Болезнь Лили прогрессировала, и настал день, когда пришлось забрать ее из родного дома и отвезти в дом престарелых. То, что составляло суть ее будней, стало для нее недостижимо. То она оставляла включенной на всю ночь духовку со смазанной маслом сковородкой, то прятала ключ от дома между досками пола, а потом не могла его найти, то путала шампунь с отбеливателем. А сколько раз, встав посреди улицы, или магазина, или соседской гостиной, терялась и не могла понять, откуда она пришла, кто эти люди, где она живет и что теперь делать! Прошел еще год — и она уже не помнила ни о себе, ни о доме. Но Генри не решался продать дом своего детства, это казалось ему предательством. Они с Розалинд время от времени ездили туда, летом он подстригал газон под окнами. Все в доме оставалось на своих местах, ожидая хозяйку, которая никогда не вернется: желтые резиновые перчатки на деревянном колышке, салфетки в буфете, держатель зубочисток в виде фарфорового ослика. Но вскоре на всех вещах в доме появился налет запустения, не имеющий ничего общего с пылью. Даже с дороги видно было, что в доме никто не живет, и, когда однажды ноябрьским днем мальчишки разбили камнем окно в гостиной, Генри понял: пора действовать.

Однажды

в выходные он приехал туда вместе с Розалинд и с детьми, чтобы очистить дом. Каждый выбрал себе что-то на память, хотя бы из уважения. Дейзи взяла египетское латунное блюдо, Тео — карманные часы, Розалинд — фарфоровую вазу для фруктов. Генри взял обувную коробку с фотографиями. Еще кое-что отошло племянникам и племянницам. Кровать Лили, ее тумбочка, два гардероба, ковры и книжные полки остались дожидаться работников коммунальной службы. Одежду, кухонную утварь, украшения, на которые никто не польстился, семья упаковала в коробки, чтобы отослать в какое-нибудь благотворительное заведение — никогда прежде Генри не задумывался о том, что эти конторы существуют благодаря чьей-то смерти. Все прочее сложили в большие полиэтиленовые пакеты и выставили на свалку. Работали молча, как мародеры, включать радио казалось неприлично. Всего день понадобился, чтобы стереть с лица земли все следы существования Лили.
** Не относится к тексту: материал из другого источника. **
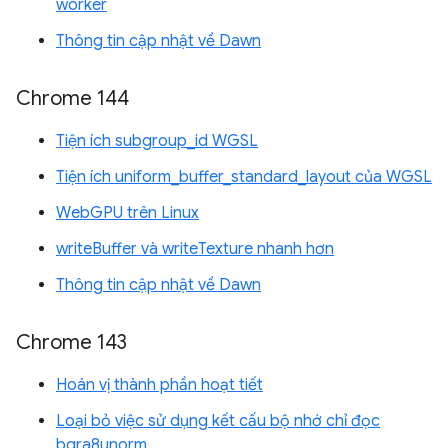
worker
Thông tin cập nhật về Dawn
Chrome 144
Tiện ích subgroup_id WGSL
Tiện ích uniform_buffer_standard_layout của WGSL
WebGPU trên Linux
writeBuffer và writeTexture nhanh hơn
Thông tin cập nhật về Dawn
Chrome 143
Hoán vị thành phần hoạt tiết
Loại bỏ việc sử dụng kết cấu bộ nhớ chỉ đọc
bgra8unorm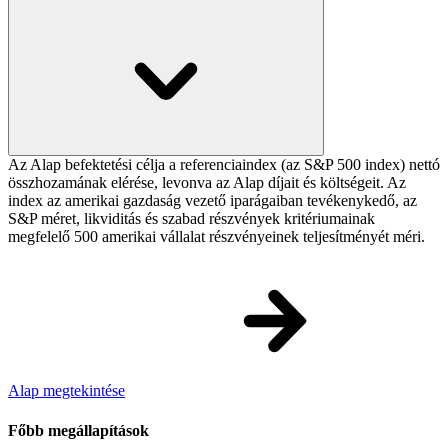
Az Alap befektetési célja a referenciaindex (az S&P 500 index) nettó
összhozamának elérése, levonva az Alap díjait és költségeit. Az
index az amerikai gazdaság vezető iparágaiban tevékenykedő, az
S&P méret, likviditás és szabad részvények kritériumainak
megfelelő 500 amerikai vállalat részvényeinek teljesítményét méri.
Alap megtekintése
Főbb megállapítások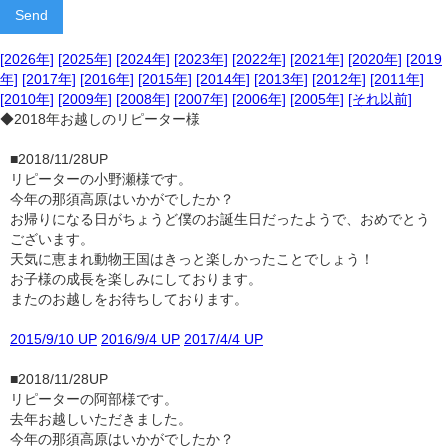
[2026年]
[2025年]
[2024年]
[2023年]
[2022年]
[2021年]
[2020年]
[2019
年]
[2017年]
[2016年]
[2015年]
[2014年]
[2013年]
[2012年]
[2011年]
[2010年]
[2009年]
[2008年]
[2007年]
[2006年]
[2005年]
[それ以前]
◆2018年お越しのリピーター様
■2018/11/28UP
リピーターの小野瀬様です。
今年の那須高原はいかがでしたか？
お帰りになる日がちょうど僕のお誕生日だったようで、おめでとう
ございます。
天気に恵まれ動物王国はきっと楽しかったことでしょう！
お子様の成長を楽しみにしております。
またのお越しをお待ちしております。
2015/9/10 UP
2016/9/4 UP
2017/4/4 UP
■2018/11/28UP
リピーターの阿部様です。
去年お越しいただきました。
今年の那須高原はいかがでしたか？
В молчании, без позволения главной героини, разыгрывали они скромную одноактную драму. Начали с бывшей комнаты Генри — сама Лили называла ее швейной. Она никогда сюда не вернется, она давно разучилась шить, и все же, упаковывая наборы иголок, образцы вышивок, неоконченную желтую распашонку, готовясь отдать все это незнакомцам, Генри чувствовал себя так, словно вычеркивает свою мать из жизни. Он работал быстро, почти судорожно, и все повторял про себя: она не умерла, нет, она не умерла. Но ее жизнь — и всякая жизнь — вдруг предстала перед ним страшно хрупкой, когда он увидел, как легко, с какой быстротой все, что привязывало тебя к жизни и свидетельствовало о твоем существовании, убирается с глаз долой, переходит к другим хозяевам или просто превращается в мусор. Предметы становятся мусором, едва отделившись от своих хозяев и их прошлого: что скажет и зачем понадобится чужим людям вот этот чехол для чайника, с поблекшими цветочками, со множеством бурых пятен на дешевой ткани? Опустошая полки и шкафы, заполняя сумки и коробки, Генри ясно видел, что никто из нас не может притязать на владение чем-либо. Все, что у нас есть, получено взаймы. Рано или поздно вещи переживут нас. В тот день они наполнили двадцать три мусорных мешка.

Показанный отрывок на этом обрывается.